_Task directions_: Line by line, please look for the word "Benavides" in the following records, then copy each line you find it in.

--- Available data Enclosed Below ---

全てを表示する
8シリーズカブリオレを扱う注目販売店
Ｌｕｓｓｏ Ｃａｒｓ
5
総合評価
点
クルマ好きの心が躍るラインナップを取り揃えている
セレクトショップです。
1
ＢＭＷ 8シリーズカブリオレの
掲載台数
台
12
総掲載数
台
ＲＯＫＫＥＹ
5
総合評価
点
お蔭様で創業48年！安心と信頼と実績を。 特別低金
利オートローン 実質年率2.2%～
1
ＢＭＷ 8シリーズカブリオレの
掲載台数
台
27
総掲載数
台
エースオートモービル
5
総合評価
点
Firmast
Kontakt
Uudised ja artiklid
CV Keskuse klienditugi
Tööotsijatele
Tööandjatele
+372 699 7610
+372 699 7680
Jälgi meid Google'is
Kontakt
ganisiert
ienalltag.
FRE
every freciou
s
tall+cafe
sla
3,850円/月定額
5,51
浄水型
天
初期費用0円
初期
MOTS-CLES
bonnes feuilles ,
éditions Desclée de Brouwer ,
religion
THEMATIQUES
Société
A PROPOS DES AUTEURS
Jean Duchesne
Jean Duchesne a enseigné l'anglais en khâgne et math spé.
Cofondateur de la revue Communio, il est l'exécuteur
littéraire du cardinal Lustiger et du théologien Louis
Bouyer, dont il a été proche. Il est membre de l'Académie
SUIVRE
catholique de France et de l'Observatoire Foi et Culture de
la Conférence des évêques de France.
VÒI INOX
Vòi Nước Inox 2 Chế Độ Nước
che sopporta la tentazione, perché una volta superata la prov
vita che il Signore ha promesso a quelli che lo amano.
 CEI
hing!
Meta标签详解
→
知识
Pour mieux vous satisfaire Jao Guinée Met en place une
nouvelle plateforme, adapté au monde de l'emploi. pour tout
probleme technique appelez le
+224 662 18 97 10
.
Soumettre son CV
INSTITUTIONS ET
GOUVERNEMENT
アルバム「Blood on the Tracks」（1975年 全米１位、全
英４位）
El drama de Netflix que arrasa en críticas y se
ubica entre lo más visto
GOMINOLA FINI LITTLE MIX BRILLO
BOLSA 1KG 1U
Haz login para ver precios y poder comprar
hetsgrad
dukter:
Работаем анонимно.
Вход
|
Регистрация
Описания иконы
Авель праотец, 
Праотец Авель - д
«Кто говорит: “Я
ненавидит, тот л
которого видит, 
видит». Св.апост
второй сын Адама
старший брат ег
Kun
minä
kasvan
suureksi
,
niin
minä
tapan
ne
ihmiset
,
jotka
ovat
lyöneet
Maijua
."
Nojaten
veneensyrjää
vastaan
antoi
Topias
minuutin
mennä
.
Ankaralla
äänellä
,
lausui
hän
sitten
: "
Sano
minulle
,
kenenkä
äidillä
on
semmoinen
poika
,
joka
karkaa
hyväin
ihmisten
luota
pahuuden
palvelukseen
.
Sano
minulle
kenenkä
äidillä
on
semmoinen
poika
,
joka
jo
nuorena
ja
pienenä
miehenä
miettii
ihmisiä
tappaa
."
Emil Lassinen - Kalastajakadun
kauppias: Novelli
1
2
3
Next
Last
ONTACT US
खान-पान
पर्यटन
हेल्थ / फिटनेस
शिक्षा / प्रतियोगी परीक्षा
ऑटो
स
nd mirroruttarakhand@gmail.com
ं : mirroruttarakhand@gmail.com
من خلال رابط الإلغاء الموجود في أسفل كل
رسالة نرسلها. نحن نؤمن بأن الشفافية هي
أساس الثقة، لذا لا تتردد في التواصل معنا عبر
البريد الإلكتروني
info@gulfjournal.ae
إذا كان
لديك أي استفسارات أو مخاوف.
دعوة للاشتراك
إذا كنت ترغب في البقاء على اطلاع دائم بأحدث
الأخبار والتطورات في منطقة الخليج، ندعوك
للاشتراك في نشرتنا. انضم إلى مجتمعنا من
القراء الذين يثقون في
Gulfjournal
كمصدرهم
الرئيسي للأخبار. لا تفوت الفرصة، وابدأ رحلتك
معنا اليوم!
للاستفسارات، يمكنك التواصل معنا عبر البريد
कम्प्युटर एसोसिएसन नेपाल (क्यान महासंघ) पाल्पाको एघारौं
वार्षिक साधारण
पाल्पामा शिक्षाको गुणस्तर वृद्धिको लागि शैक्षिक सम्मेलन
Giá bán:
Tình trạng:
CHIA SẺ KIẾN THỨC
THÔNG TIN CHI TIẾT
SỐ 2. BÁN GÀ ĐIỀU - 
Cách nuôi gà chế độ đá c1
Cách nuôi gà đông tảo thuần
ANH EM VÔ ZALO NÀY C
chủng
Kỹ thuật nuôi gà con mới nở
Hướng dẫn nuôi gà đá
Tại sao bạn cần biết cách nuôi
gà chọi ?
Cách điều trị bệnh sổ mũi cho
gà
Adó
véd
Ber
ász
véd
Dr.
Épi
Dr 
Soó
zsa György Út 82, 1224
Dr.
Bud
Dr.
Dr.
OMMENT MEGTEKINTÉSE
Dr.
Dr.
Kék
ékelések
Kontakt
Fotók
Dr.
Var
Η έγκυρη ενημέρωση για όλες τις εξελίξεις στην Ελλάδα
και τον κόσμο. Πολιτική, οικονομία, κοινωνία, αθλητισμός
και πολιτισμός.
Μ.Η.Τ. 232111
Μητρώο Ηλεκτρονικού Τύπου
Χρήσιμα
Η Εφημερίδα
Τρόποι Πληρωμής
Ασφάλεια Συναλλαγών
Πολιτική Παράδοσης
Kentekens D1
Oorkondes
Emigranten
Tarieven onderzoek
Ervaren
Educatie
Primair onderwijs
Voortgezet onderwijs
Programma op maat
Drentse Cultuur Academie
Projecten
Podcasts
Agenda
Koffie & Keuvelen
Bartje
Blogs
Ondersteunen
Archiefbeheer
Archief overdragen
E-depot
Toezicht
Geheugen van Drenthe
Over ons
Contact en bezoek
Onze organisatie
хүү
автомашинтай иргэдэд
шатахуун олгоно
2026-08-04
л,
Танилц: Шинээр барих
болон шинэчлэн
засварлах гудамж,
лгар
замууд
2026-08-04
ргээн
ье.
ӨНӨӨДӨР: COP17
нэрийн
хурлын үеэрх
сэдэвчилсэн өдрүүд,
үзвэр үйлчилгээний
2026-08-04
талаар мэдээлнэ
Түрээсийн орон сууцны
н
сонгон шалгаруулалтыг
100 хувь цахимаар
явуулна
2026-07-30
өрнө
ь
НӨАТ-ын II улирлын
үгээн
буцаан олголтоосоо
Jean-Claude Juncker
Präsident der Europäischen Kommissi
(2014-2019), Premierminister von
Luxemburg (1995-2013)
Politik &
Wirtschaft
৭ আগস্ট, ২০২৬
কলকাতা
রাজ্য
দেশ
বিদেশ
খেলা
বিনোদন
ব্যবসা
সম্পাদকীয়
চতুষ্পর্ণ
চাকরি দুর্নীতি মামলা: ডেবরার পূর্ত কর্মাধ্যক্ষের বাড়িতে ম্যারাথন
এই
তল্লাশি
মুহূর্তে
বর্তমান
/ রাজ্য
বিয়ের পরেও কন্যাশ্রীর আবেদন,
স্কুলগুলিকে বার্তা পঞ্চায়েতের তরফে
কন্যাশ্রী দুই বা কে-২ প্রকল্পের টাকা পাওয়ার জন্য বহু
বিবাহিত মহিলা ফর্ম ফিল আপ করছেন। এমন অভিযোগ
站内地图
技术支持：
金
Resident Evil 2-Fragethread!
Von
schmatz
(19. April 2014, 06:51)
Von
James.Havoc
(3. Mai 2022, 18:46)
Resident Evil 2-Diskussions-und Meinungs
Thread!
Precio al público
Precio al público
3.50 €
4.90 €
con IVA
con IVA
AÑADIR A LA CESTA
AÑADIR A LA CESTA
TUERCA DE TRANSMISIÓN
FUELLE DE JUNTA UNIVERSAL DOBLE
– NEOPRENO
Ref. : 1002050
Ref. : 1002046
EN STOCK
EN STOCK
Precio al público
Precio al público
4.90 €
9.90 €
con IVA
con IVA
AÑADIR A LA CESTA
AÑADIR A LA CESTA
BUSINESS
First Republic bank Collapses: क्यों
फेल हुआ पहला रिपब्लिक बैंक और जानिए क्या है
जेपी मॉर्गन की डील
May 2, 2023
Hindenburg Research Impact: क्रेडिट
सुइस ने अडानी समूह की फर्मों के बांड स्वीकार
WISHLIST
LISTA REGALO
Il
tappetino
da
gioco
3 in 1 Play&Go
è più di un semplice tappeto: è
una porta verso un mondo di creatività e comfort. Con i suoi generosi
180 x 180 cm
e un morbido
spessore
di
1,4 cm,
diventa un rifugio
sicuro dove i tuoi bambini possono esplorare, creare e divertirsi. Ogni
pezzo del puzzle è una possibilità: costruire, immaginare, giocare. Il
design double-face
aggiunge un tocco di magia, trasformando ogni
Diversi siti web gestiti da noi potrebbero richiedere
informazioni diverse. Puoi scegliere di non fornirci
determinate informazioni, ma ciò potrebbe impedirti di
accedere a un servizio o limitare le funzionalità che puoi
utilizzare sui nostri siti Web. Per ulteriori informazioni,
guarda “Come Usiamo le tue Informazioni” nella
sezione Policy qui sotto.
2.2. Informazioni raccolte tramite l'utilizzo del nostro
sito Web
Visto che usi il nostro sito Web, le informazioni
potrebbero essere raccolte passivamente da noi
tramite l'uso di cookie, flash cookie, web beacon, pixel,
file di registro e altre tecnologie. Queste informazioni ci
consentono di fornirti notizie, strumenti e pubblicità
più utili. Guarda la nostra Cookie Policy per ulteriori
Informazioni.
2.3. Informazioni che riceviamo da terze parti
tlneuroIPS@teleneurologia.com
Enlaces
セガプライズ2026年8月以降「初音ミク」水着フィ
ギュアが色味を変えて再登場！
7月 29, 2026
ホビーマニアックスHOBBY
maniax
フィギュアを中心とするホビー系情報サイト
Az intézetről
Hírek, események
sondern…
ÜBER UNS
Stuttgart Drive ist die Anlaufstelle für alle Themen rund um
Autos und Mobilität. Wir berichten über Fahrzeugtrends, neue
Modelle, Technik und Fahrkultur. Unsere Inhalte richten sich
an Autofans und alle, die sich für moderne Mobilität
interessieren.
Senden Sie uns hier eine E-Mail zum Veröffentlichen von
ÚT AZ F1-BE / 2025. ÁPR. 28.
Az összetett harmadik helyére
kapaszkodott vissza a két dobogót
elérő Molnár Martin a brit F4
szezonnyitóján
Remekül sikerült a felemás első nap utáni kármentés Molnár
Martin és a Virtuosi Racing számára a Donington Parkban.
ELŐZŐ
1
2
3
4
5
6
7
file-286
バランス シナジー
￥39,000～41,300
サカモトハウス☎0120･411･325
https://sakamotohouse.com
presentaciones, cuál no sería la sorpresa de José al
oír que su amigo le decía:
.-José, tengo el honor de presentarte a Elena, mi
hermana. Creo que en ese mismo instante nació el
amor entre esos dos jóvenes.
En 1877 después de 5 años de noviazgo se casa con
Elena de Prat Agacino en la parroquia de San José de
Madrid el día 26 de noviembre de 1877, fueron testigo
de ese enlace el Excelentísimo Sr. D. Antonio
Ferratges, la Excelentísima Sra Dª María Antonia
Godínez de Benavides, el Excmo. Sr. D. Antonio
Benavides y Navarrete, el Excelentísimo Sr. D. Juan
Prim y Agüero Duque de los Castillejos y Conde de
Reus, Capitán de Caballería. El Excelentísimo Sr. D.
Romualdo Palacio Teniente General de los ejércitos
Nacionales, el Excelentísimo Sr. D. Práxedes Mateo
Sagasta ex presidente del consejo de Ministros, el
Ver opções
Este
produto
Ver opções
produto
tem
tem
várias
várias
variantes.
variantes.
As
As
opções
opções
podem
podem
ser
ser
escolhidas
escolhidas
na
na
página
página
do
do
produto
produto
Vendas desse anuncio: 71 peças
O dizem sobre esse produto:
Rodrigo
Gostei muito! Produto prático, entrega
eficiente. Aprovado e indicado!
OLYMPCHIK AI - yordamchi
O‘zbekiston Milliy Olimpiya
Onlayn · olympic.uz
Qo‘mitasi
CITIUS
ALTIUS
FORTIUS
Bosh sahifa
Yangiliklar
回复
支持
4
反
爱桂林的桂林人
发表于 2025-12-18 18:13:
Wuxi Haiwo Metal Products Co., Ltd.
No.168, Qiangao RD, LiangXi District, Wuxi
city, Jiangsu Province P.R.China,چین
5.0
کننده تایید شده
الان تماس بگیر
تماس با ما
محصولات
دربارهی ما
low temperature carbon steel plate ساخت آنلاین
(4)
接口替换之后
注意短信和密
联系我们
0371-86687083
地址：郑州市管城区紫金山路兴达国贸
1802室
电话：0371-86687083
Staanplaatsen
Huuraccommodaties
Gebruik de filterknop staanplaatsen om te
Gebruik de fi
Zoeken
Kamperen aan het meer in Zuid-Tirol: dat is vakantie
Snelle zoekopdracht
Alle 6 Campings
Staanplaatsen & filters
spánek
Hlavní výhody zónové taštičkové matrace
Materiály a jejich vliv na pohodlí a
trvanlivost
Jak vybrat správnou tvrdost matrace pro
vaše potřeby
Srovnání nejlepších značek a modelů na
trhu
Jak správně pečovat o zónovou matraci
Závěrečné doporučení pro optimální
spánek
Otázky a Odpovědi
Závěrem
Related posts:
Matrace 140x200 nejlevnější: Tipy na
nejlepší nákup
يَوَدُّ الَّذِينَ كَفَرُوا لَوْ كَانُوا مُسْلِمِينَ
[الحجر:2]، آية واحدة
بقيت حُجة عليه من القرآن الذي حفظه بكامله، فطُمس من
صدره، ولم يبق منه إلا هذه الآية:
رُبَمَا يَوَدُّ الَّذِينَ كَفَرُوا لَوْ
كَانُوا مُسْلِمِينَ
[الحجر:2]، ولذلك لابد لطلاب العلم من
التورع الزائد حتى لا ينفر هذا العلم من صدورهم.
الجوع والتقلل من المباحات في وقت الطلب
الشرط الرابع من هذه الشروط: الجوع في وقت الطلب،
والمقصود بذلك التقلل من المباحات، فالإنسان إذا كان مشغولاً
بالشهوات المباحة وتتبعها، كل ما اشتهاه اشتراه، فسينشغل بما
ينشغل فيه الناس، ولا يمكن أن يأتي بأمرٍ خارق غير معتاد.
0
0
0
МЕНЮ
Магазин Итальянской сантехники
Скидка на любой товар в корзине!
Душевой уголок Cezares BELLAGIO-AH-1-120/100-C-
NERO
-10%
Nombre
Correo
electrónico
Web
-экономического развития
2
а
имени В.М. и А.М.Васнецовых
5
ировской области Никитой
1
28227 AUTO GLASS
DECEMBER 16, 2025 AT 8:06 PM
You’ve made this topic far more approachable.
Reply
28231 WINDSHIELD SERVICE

--- End of Enclosed Available data ---

_Response area_:
Godínez de Benavides, el Excmo. Sr. D. Antonio
Benavides y Navarrete, el Excelentísimo Sr. D. Juan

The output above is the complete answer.